We are, after all, at the end of a very hearty Q2 reporting season and with all the good news out of the way, of which there was more than enough, isn’t it quite natural to lock in some of the gains, to flatten the book for the rest of August and to start tidying up the desk ahead of the summer hols? Kim Jong-un and Donald John Trump, I’d venture to guess, are just one big and very timely excuse.

That said, it would not take too many negative sessions to put the woollies up some of the longs, and with markets as fickle as they have become since conviction has been replaced by peer group comparison as money managers’ key driver, a 10% correction could easily happen by default rather than by design.

The fact that it is the tech sector, the heavily overbought darling of recent months, that has taken it on the nose encourages me to believe that this is more of a risk asset market internal thing than it is some sort of strategic repositioning ahead of Mickey Mouse and Pluto lobbing nuclear bangers at each other.

Expenses, expenses

Elsewhere, after a protracted wrangle, a campaign group has released records of the extravagant travel expenses claimed by EU officials. Transparency campaign group Access Info Europe managed to gain access to the travel expenses claimed by EU commissioners after a three-year battle which they themselves described as often being “Kafkaesque”. Among the figures lurked a so-called “air taxi” from Brussels to Rome claimed by the muppet-in-chief Jean-Claude Juncker, costing €26,351.

EU Commission spokeswoman Mina Andreeva retorted that the private jet was chartered to take Juncker and his entourage of eight to Rome because there was “no viable commercial plane available that would fit the president’s agenda”. EU officials are allowed to claim for travel and accommodation expenses if their official outing lasts for over six hours. EU rules do allow the use of private jets if there are no commercial flights available. However, there are currently seven flights a day from Brussels airports to the Italian capital.
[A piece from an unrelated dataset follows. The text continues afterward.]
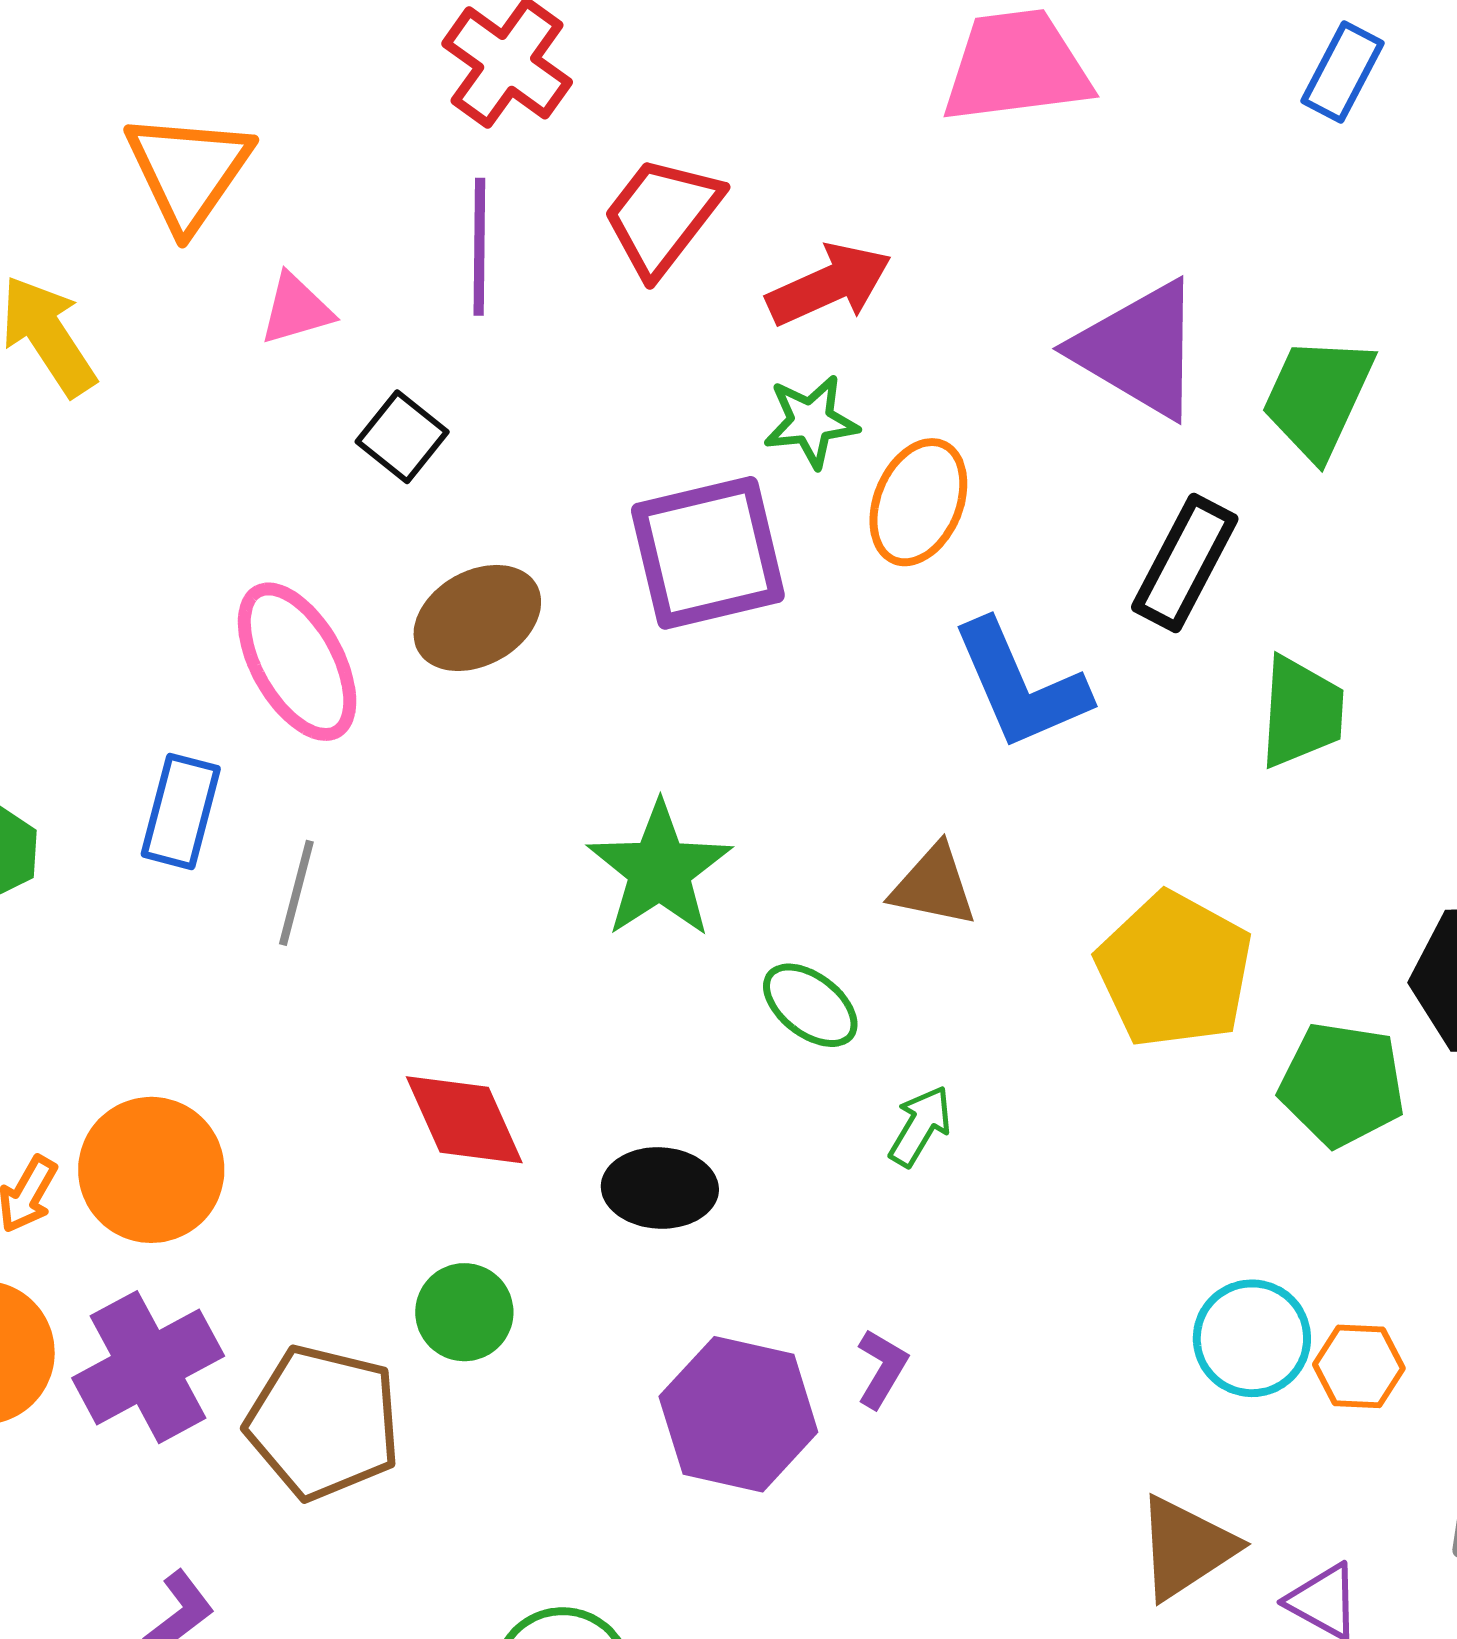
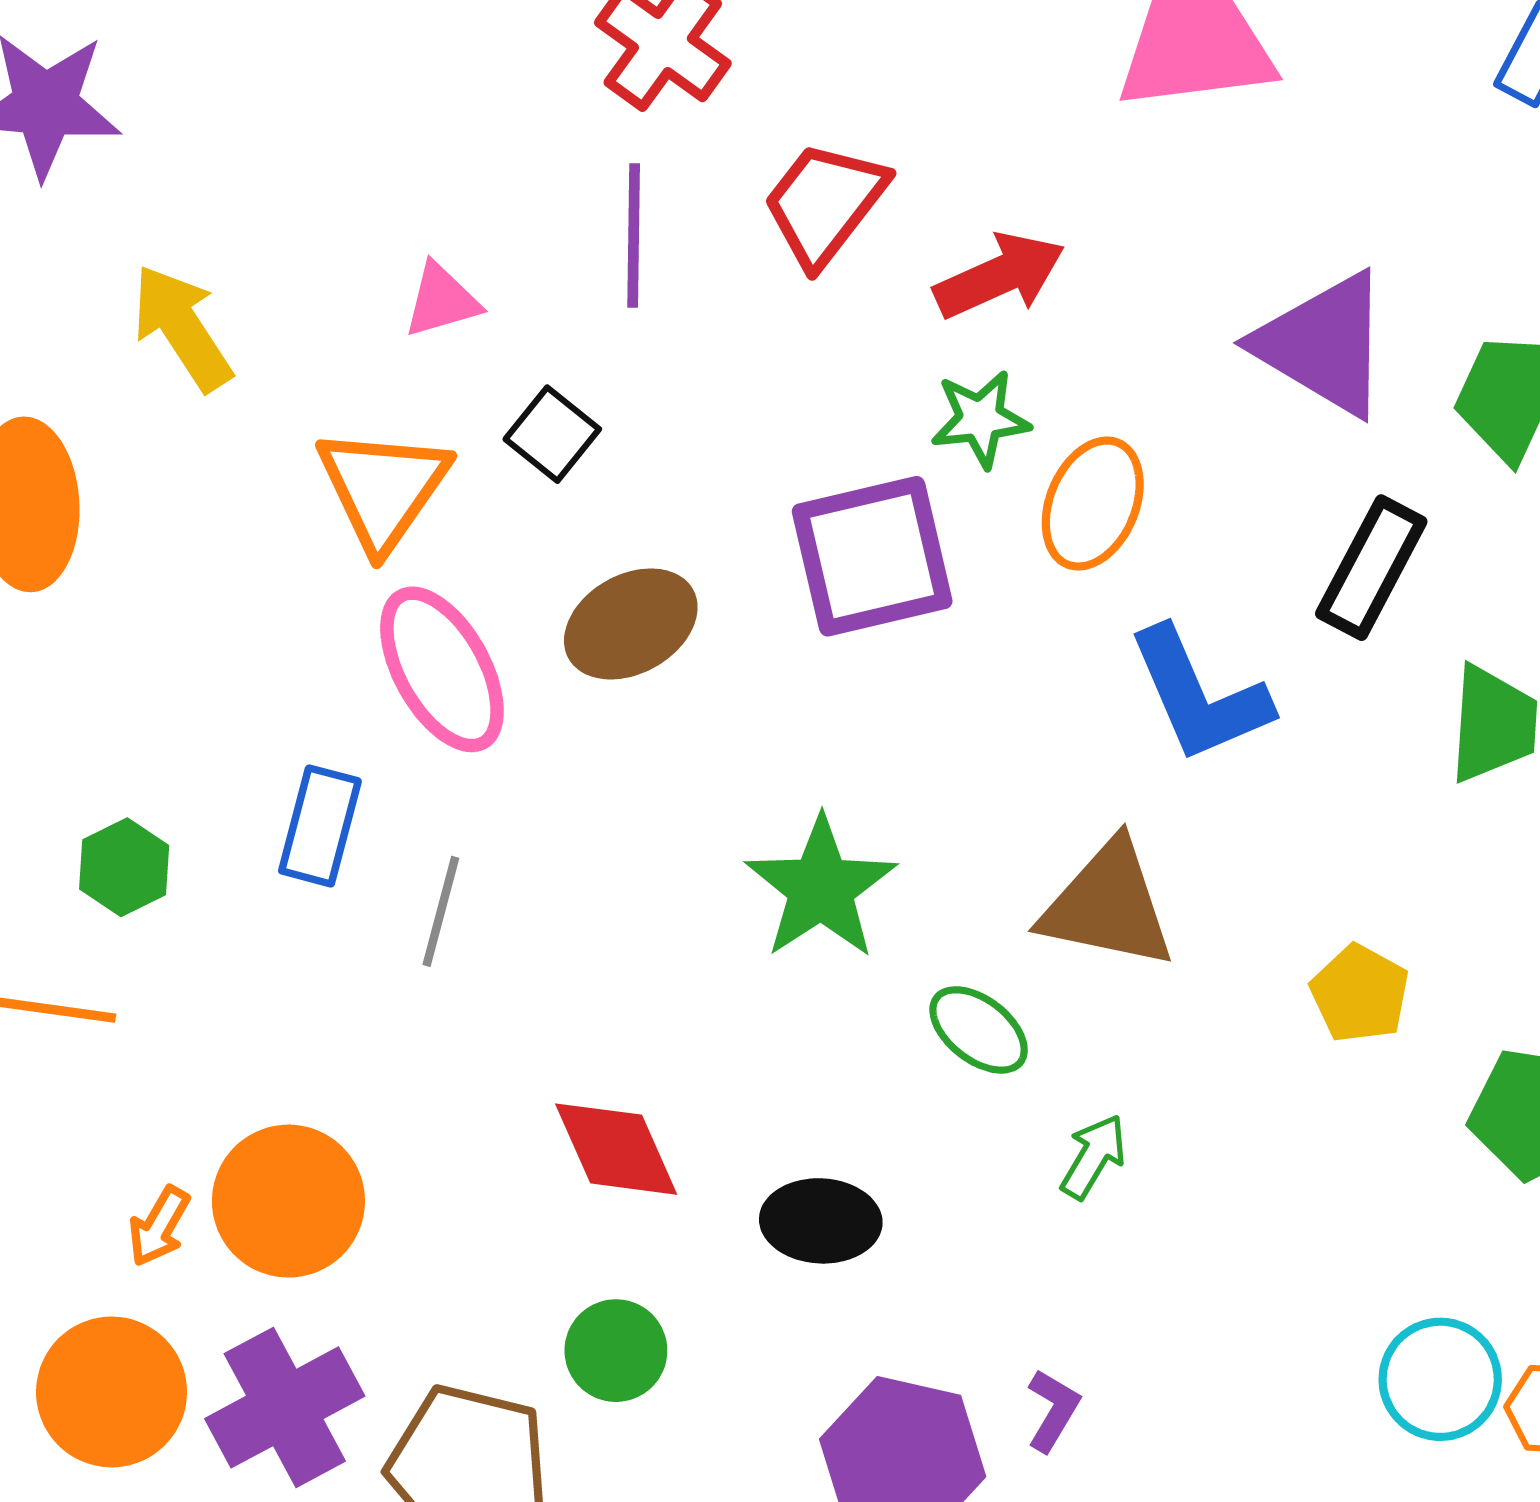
orange triangle: (188, 171) -> (383, 488), moved
brown triangle: (934, 886) -> (1108, 905), size x1.5
yellow pentagon: (1174, 970) -> (1360, 994), size x0.6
I suppose it was too much to ask Juncker, for the benefit of the EU taxpayer, to fit his agenda to the flights available. Maybe it has something to do with the increasing difficulty of getting free drinks on board.
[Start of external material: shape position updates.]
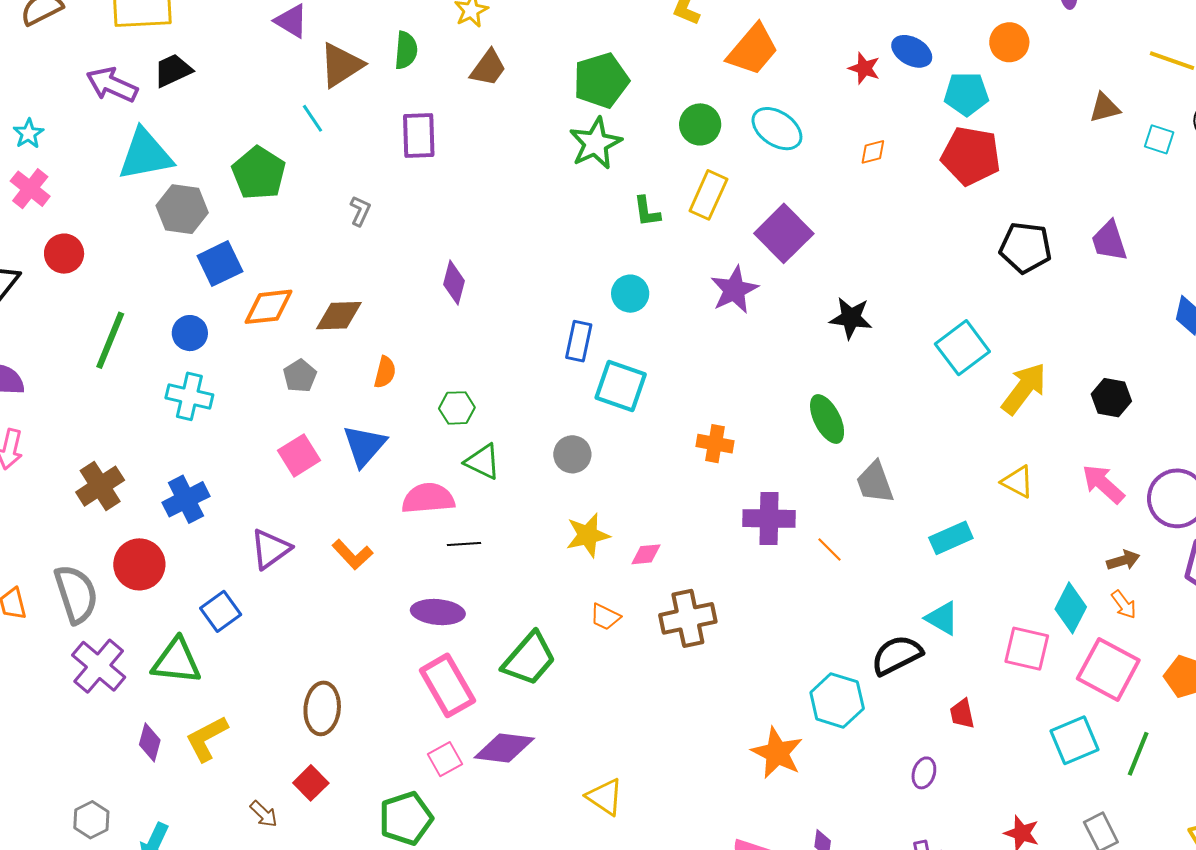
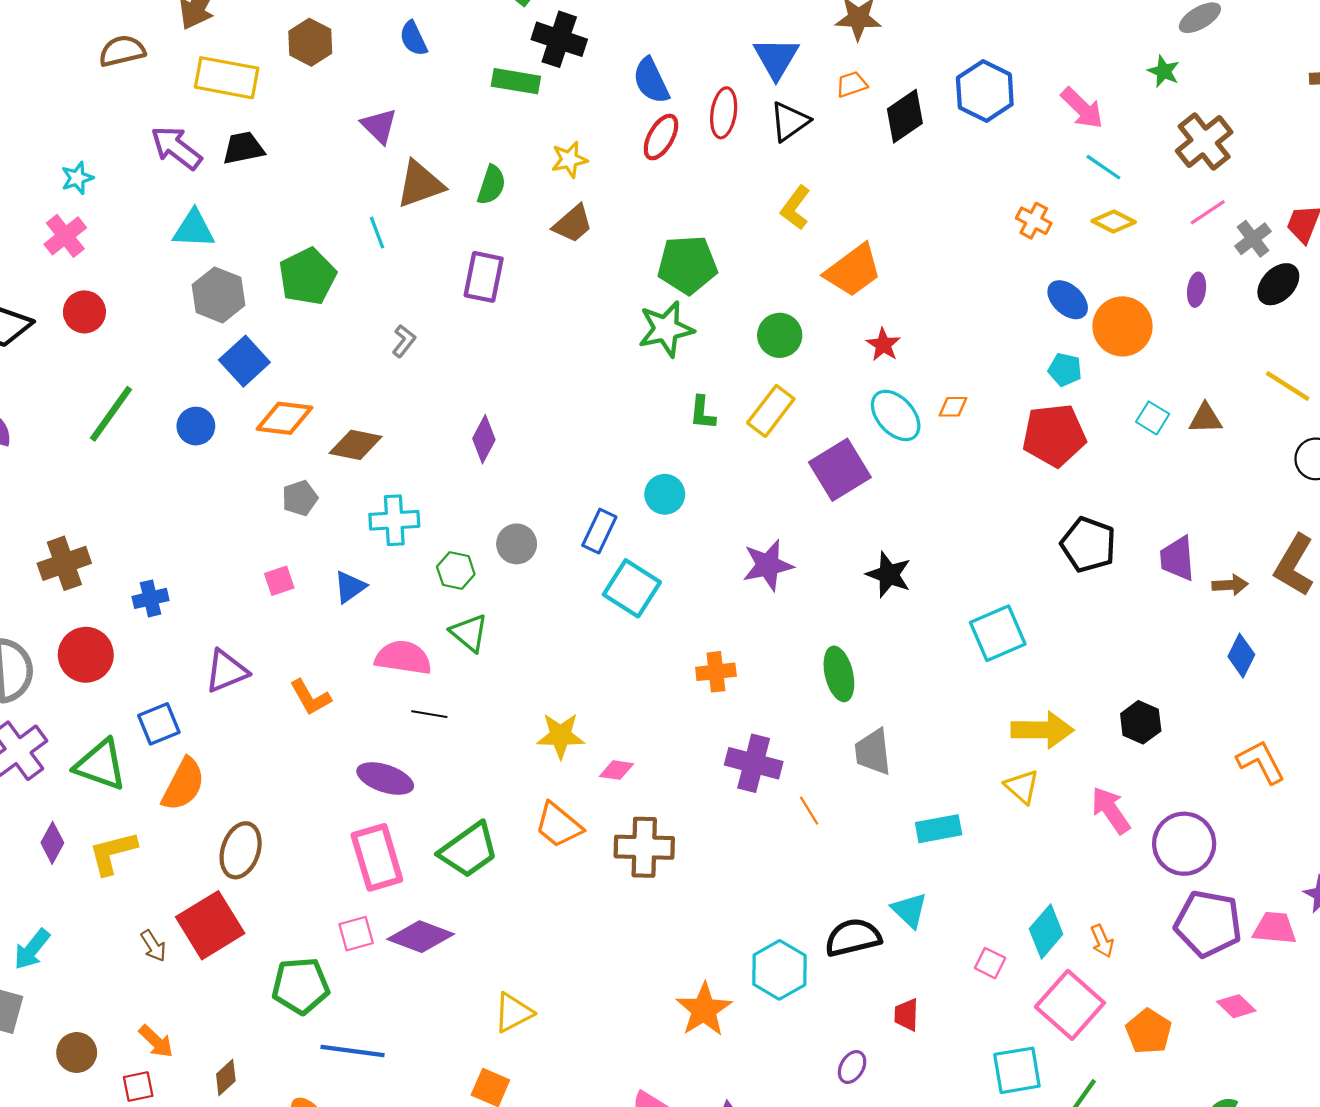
orange circle: (1009, 42) -> (1122, 326), size x1.4
blue ellipse: (912, 51) -> (1068, 300), moved
red star: (864, 68) -> (883, 345), moved
cyan pentagon: (966, 94) -> (1065, 370), size x0.7
cyan ellipse: (777, 129) -> (896, 415), moved
cyan square: (1159, 139) -> (1153, 418), moved
cyan triangle: (145, 155) -> (194, 229), size x0.7
red pentagon: (971, 156) -> (1054, 435), turned -30
blue square: (220, 264) -> (244, 361), turned -30
purple star: (734, 290) -> (768, 565), moved
orange semicircle: (385, 372) -> (183, 784), moved, size x1.6
yellow arrow: (1024, 389) -> (1042, 730), moved, turned 40
cyan cross: (189, 396) -> (394, 520), moved, turned -30
orange cross: (715, 444) -> (716, 672), turned -30
blue triangle: (364, 446) -> (350, 587), size x0.7
gray circle: (572, 454) -> (517, 544), moved
pink square: (299, 455) -> (279, 581), size x0.7
blue cross: (186, 499) -> (150, 598), size x0.7
brown arrow: (1123, 560) -> (1230, 585), moved
orange trapezoid: (605, 617) -> (558, 825), size x1.5
pink square: (1027, 649) -> (990, 963), size x0.6
red square: (311, 783) -> (210, 925), size x1.8
yellow triangle: (605, 797) -> (513, 1013), turned 45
All the while, back in Brussels the Brexit negotiations are still going nowhere. The City’s Brexit envoy Jeremy Browne expressed perplexity in an interview with City AM. In it he says “the inability of Brussels to comprehend British politics, or read the British character at the most elementary level, is bewildering”. He does concede that “the British often suffer from similar failings” but reckons that “talks will ultimately succeed, or at least not wholly fail”. He ends on the rather sobering thought that, in his view, the eurozone has “a quasi-nationalistic desire to prevent business continuing as usual in London Post-Brexit”. Anyone who thought that this was going to be a friendly divorce has never been through a divorce, or at least not one where there were lots of goodies and benefits to be divided.
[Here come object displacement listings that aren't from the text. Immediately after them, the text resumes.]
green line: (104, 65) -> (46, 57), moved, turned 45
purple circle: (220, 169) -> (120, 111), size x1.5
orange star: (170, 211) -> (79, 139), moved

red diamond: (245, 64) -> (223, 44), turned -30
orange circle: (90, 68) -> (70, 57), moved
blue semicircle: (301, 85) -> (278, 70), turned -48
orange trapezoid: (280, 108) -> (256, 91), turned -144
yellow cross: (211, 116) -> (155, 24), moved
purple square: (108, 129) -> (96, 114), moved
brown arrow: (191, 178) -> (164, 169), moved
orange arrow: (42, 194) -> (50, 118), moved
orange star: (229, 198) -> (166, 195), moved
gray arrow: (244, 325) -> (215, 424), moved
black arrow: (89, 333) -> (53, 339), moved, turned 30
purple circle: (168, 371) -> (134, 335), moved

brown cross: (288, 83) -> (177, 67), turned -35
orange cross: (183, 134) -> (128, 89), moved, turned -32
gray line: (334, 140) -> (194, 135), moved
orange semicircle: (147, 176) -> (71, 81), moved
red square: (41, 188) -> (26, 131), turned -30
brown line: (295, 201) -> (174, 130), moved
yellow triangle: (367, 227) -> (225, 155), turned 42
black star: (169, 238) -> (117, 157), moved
Alas, it is that time of the week again and all that remains is for me to wish you and yours a happy and peaceful weekend. While the south of Europe is roasting and running dry, here in the UK October seems to have come early. Time was when parents despaired when the weather broke during the summer holidays and the kiddies were knocking around in the house with nothing to do and bored to tears. How times change. When it’s wet and miserable, the youngsters are as happy Larry on their computers, iPads, smartphones and with endless daytime repeats of Game of Thrones. Nowadays parents are troubled about how to keep their little treasures entertained and to get them outside when the weather’s good. The sun was out here yesterday and I’m fairly sure I saw a bunch of troubled teenagers out there doing a rain dance.